## Task to complete
Beginning with the line that has "DU GRAND RABBIN", please write out each remaining line of the listing below, word for word.
[[ Source information, beginning ]]
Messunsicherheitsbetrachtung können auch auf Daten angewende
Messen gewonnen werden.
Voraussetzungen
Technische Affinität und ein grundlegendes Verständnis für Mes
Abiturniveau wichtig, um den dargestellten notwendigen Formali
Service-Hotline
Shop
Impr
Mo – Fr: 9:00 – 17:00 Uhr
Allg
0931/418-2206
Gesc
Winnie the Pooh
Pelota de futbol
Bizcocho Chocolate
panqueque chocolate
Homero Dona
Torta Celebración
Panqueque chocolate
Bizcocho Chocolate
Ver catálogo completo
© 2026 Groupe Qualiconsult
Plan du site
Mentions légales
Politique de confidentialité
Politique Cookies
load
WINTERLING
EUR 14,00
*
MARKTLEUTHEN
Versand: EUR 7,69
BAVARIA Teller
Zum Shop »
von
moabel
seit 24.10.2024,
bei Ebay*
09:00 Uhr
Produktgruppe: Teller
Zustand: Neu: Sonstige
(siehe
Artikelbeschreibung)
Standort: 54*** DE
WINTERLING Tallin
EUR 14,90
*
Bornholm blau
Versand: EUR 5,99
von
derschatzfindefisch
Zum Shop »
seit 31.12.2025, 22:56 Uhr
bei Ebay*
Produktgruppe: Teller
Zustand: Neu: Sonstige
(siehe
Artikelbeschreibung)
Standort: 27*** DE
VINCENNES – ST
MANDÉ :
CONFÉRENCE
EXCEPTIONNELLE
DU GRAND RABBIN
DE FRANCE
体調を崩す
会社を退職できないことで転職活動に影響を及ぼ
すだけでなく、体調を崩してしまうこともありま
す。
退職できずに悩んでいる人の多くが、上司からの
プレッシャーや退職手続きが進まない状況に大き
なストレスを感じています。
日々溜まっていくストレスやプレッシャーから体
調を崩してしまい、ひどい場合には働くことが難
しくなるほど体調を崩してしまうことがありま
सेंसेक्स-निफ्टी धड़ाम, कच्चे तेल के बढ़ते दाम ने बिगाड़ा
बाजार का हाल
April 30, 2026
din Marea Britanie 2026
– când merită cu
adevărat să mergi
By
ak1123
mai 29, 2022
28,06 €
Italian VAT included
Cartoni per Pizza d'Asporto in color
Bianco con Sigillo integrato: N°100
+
[[ Source information, end ]]
## Exercise answer
DU GRAND RABBIN
DE FRANCE
体調を崩す
会社を退職できないことで転職活動に影響を及ぼ
すだけでなく、体調を崩してしまうこともありま
す。
退職できずに悩んでいる人の多くが、上司からの
プレッシャーや退職手続きが進まない状況に大き
なストレスを感じています。
日々溜まっていくストレスやプレッシャーから体
調を崩してしまい、ひどい場合には働くことが難
しくなるほど体調を崩してしまうことがありま
सेंसेक्स-निफ्टी धड़ाम, कच्चे तेल के बढ़ते दाम ने बिगाड़ा
बाजार का हाल
April 30, 2026
din Marea Britanie 2026
– când merită cu
adevărat să mergi
By
ak1123
mai 29, 2022
28,06 €
Italian VAT included
Cartoni per Pizza d'Asporto in color
Bianco con Sigillo integrato: N°100
+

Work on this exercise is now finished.